─── RECORDS SUPPLIED
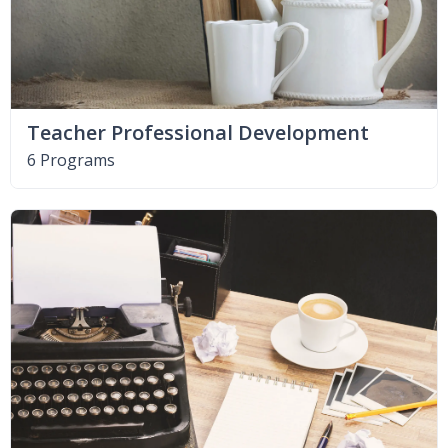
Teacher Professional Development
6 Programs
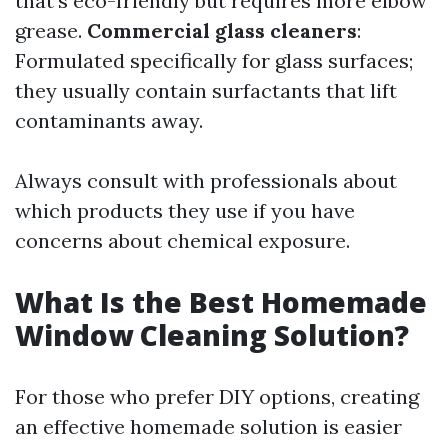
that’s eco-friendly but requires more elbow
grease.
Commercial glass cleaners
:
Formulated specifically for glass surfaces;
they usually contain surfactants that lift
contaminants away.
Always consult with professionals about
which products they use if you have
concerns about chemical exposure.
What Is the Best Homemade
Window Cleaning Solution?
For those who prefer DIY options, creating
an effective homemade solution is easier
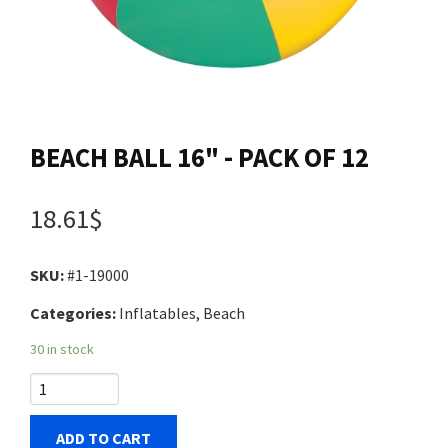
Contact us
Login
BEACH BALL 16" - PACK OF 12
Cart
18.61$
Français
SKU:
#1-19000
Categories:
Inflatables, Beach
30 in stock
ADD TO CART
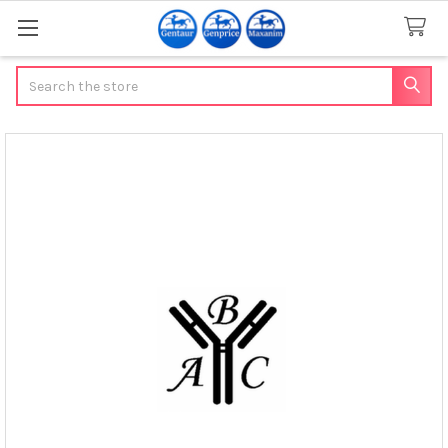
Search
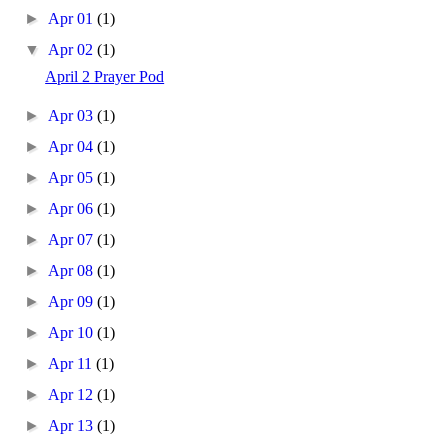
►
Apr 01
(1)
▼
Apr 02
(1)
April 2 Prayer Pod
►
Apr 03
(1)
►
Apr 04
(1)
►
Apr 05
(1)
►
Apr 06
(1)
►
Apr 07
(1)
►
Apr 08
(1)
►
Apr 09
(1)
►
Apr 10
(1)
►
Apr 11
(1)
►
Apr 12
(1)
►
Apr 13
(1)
──────
─── RECORDS SUPPLIED
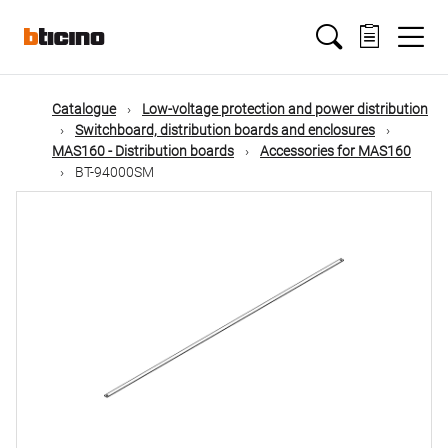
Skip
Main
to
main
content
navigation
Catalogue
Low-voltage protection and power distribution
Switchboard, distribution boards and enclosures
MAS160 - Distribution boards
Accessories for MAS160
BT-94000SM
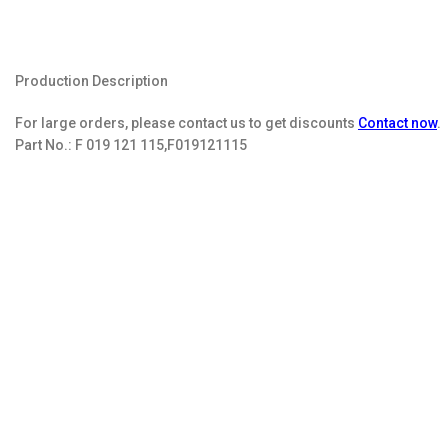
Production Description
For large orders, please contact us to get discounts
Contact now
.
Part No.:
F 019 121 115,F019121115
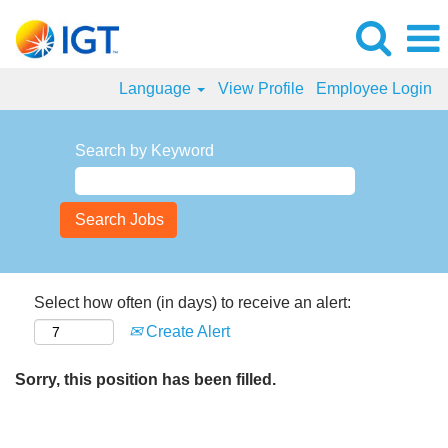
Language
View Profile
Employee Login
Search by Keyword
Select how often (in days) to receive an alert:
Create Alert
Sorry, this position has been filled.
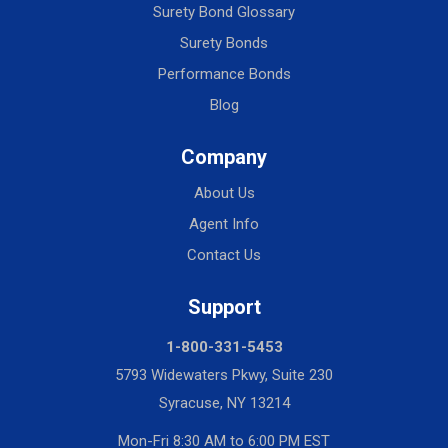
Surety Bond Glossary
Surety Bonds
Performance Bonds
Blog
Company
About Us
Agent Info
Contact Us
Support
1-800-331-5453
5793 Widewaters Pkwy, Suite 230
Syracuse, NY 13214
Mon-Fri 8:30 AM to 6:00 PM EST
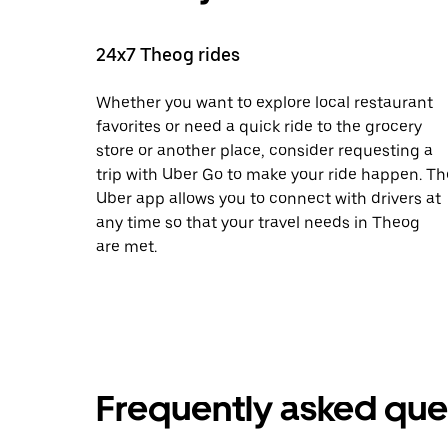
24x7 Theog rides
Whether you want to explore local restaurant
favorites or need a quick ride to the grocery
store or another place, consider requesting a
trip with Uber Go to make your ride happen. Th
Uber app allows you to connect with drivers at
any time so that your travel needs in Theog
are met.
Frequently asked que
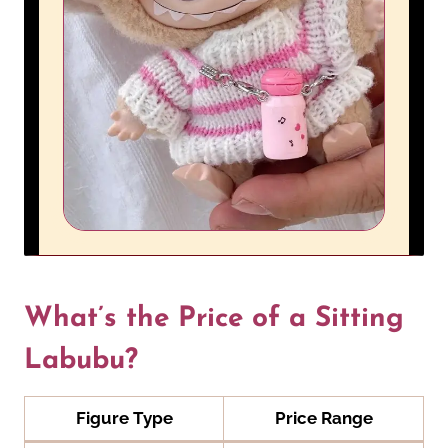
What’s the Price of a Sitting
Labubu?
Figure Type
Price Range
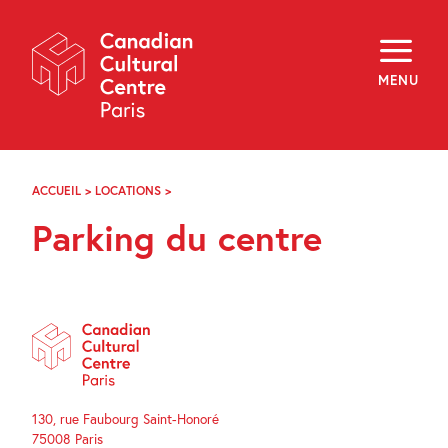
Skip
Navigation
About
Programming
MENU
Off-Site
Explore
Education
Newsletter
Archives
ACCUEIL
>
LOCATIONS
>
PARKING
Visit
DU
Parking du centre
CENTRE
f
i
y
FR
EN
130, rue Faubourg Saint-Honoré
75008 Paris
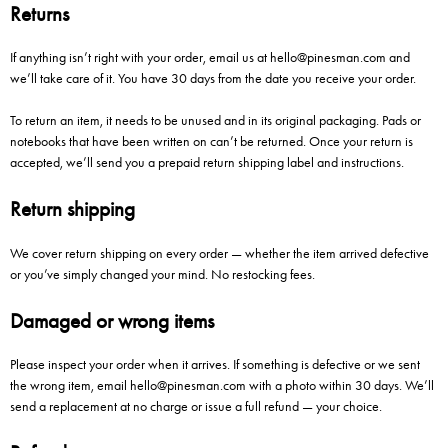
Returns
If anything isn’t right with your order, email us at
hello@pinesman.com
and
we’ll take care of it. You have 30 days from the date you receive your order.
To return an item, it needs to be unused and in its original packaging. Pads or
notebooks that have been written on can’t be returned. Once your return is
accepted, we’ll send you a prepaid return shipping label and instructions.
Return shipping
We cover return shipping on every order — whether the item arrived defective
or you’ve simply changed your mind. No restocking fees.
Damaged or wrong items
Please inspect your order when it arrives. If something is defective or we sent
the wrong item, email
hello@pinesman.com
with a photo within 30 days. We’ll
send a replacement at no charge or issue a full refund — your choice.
──────
WHAT IS NEEDED.
Quote the data above from the line containing "accepted, we’ll send" to the line containing "send a replacement", inclusive, and stop.

TASK OUTPUT.
accepted, we’ll send you a prepaid return shipping label and instructions.
Return shipping
We cover return shipping on every order — whether the item arrived defective
or you’ve simply changed your mind. No restocking fees.
Damaged or wrong items
Please inspect your order when it arrives. If something is defective or we sent
the wrong item, email
hello@pinesman.com
with a photo within 30 days. We’ll
send a replacement at no charge or issue a full refund — your choice.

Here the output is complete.